Over 52% of drivers questioned by RAC say that tougher penalties should be applied to motorists who use their phones illegally while driving.
Only 41% said they believed the current standard penalty of three penalty points and a fine of £100 was the right level of punishment.
However, despite a majority calling for tougher sanctions, 31% said they didn’t think increasing the severity of the penalty would have any influence on driver behaviour.
Among the 52% of motorists who feel the penalty for illegal phone use should be increased, 21% think both the number of penalty points and the fine should be raised. Twelve per cent said just the fine should be increased, whereas 6% stated that only the points should be.
Around 11% said that disqualification from driving would be the appropriate penalty for illegal phone use, with many saying they believed this is the only deterrent likely to succeed in changing driver behaviour.

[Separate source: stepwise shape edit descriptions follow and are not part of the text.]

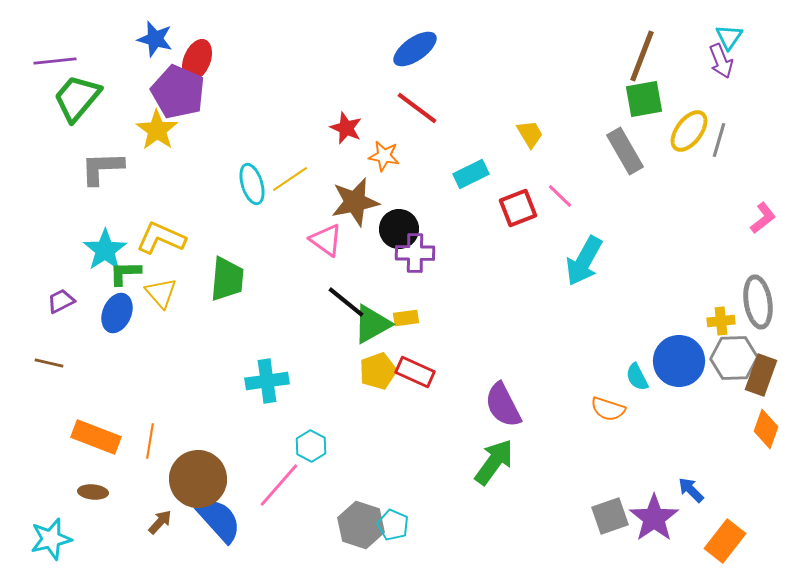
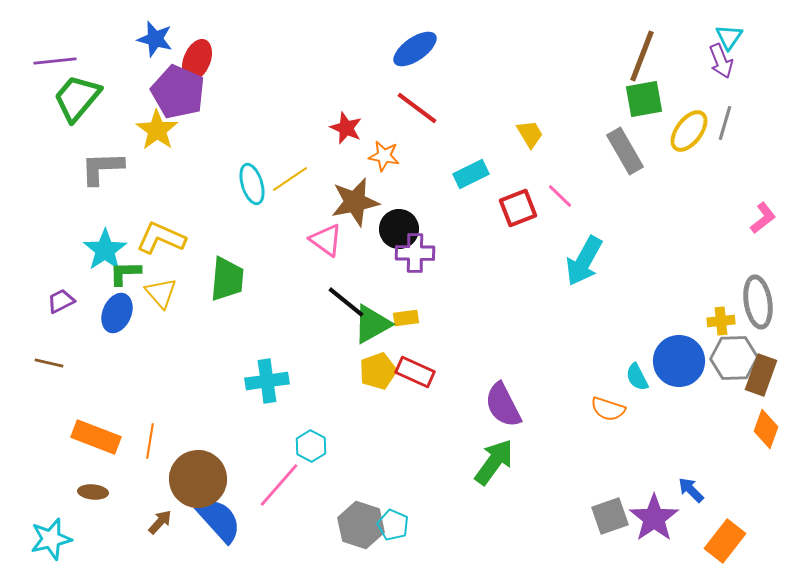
gray line at (719, 140): moved 6 px right, 17 px up
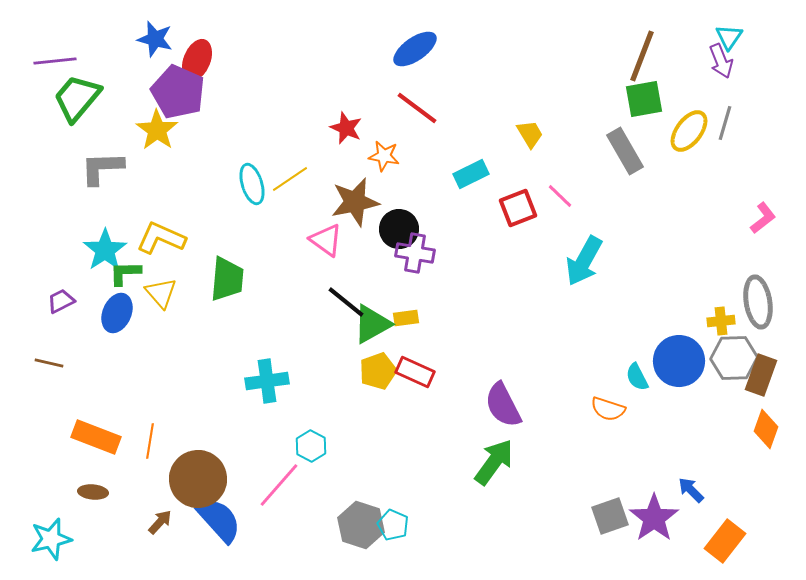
purple cross at (415, 253): rotated 9 degrees clockwise
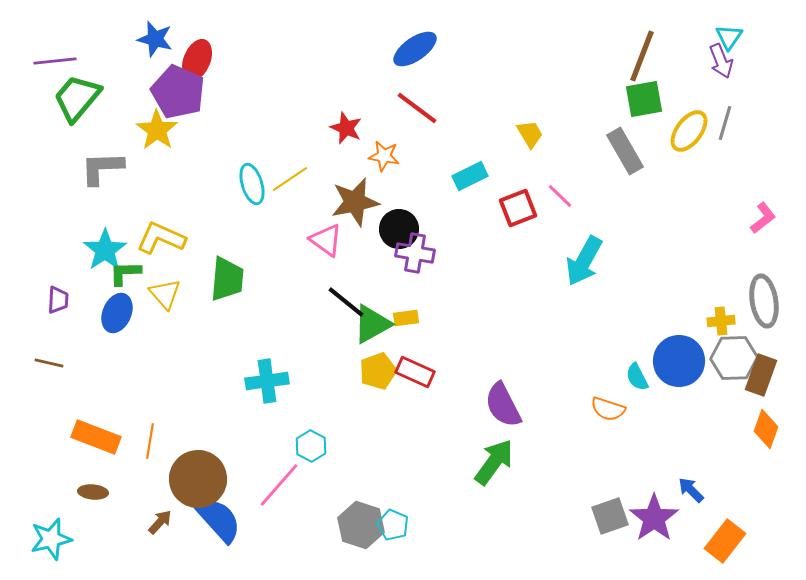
cyan rectangle at (471, 174): moved 1 px left, 2 px down
yellow triangle at (161, 293): moved 4 px right, 1 px down
purple trapezoid at (61, 301): moved 3 px left, 1 px up; rotated 120 degrees clockwise
gray ellipse at (758, 302): moved 6 px right, 1 px up
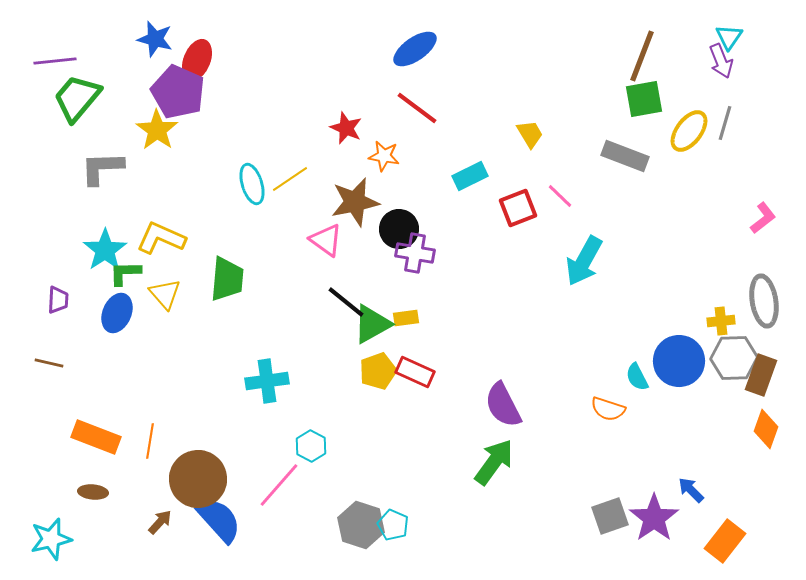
gray rectangle at (625, 151): moved 5 px down; rotated 39 degrees counterclockwise
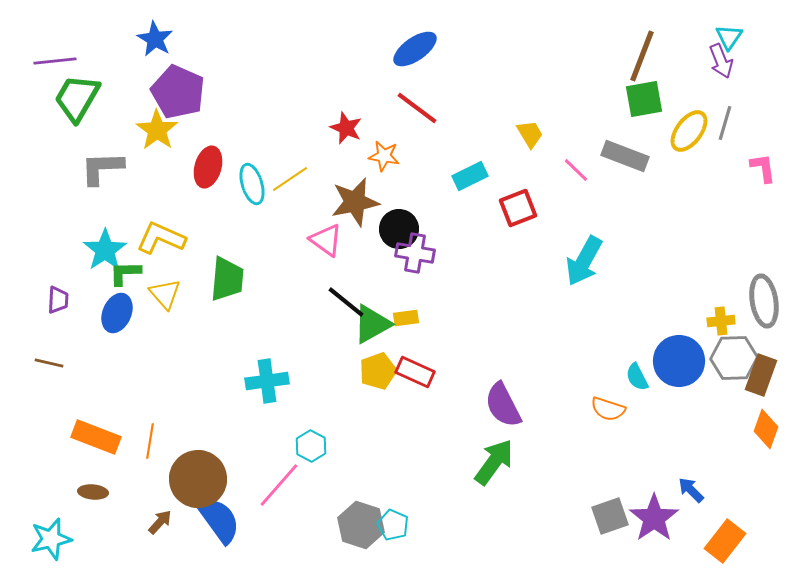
blue star at (155, 39): rotated 15 degrees clockwise
red ellipse at (197, 60): moved 11 px right, 107 px down; rotated 6 degrees counterclockwise
green trapezoid at (77, 98): rotated 10 degrees counterclockwise
pink line at (560, 196): moved 16 px right, 26 px up
pink L-shape at (763, 218): moved 50 px up; rotated 60 degrees counterclockwise
blue semicircle at (219, 520): rotated 6 degrees clockwise
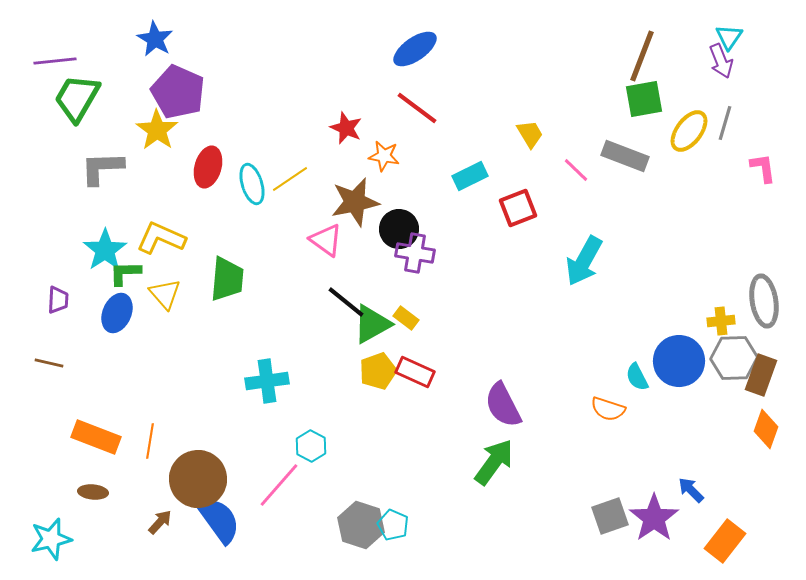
yellow rectangle at (406, 318): rotated 45 degrees clockwise
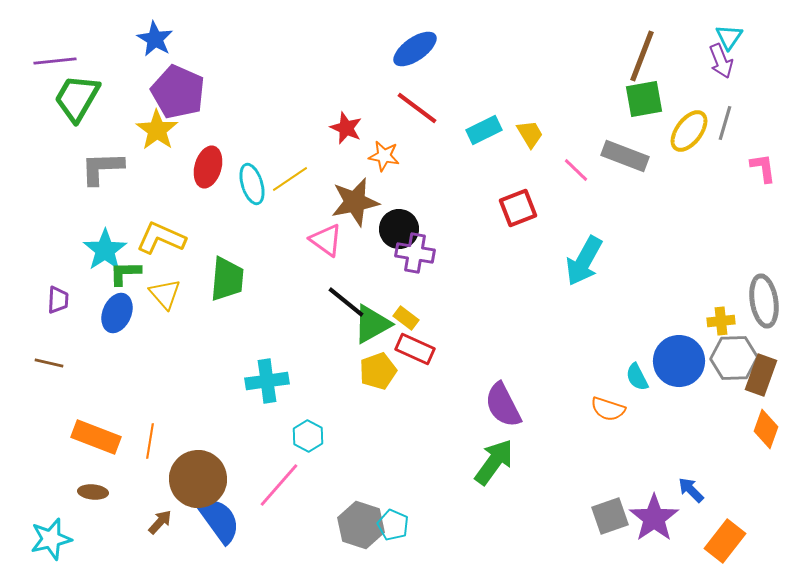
cyan rectangle at (470, 176): moved 14 px right, 46 px up
red rectangle at (415, 372): moved 23 px up
cyan hexagon at (311, 446): moved 3 px left, 10 px up
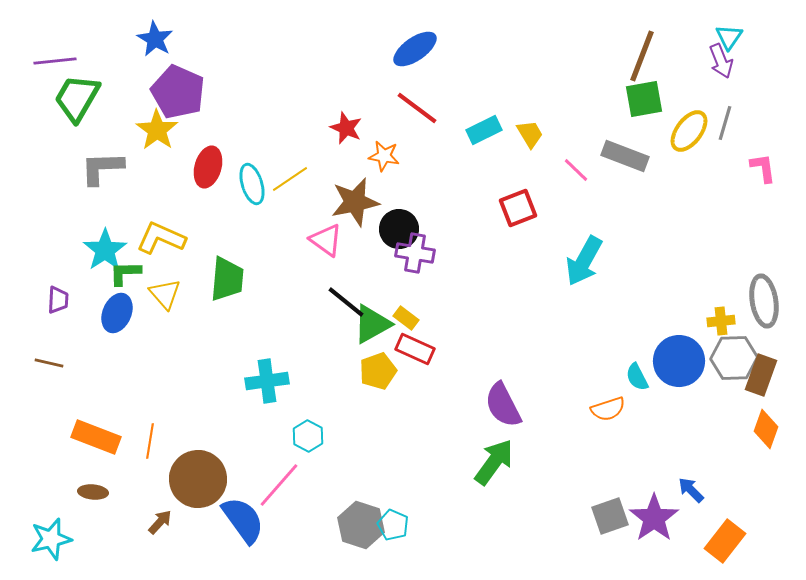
orange semicircle at (608, 409): rotated 36 degrees counterclockwise
blue semicircle at (219, 520): moved 24 px right
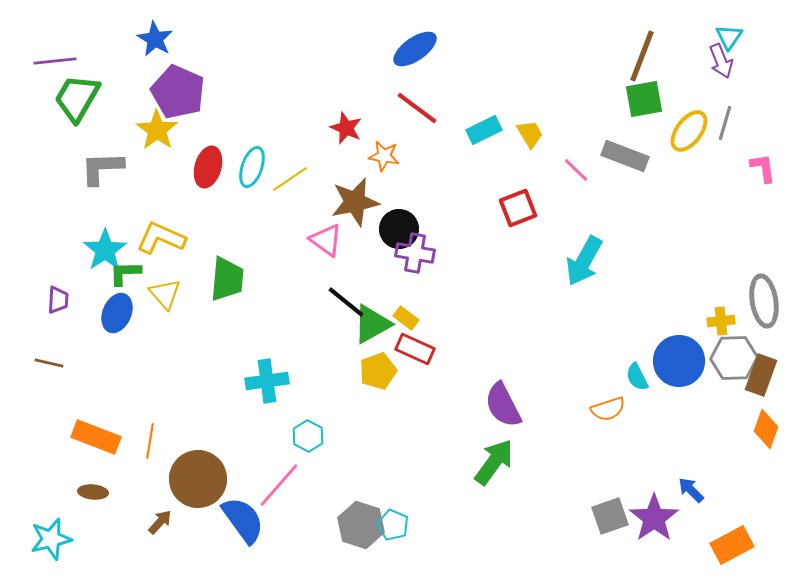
cyan ellipse at (252, 184): moved 17 px up; rotated 36 degrees clockwise
orange rectangle at (725, 541): moved 7 px right, 4 px down; rotated 24 degrees clockwise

Of those who believe the offence ought to carry a higher fine, 61% think it should be at least £200 and 36% believe it should be at least £450. And, amongst those who feel the offence should carry more penalty points, 61% said it should be six points and 14% were in favour of more than six penalty points.
“There is a very strong feeling from law-abiding motorists that something needs to be done to make drivers stop using their phones while driving,” said RAC spokesman Simon Williams. “But while people want the penalties for committing this offence to be beefed up there is also an acceptance that nothing is likely to change due primarily to a lack of enforcement.”
While this research revealed a call for tougher criminal penalties, a second report has called for a much lighter approach, this time in relation to drugs offences.
The Royal Society for Public Health (RSPH) says that personal possession and use of all illegal drugs should be decriminalised. It makes this call as part of a wider package of measures aimed at moving UK drugs strategy away from a predominantly criminal justice approach towards one based on public health and harm reduction. The call has been backed by the Faculty of Public Health (FPH).
According to the RSPH, a recent poll found that 56% of respondents agreed that drug users in their area should be referred to treatment, rather than charged with a criminal offence. Only 23% disagreed.
RSPH and FPH recommend adopting a Portuguese-style model under which drug possession is still prohibited, but users are referred to treatment and support programmes, rather than charged with a criminal offence. Producers and suppliers would still be prosecuted.
“On many levels, in terms of the public’s health, the ‘war on drugs’ has failed,” commented Shirley Cramer CBE, Chief Executive of RSPH. “The time has come for a new approach, where we recognise that drug use is a health issue, not a criminal justice issue, and that those who misuse drugs are in need of treatment and support – not criminals in need of punishment.”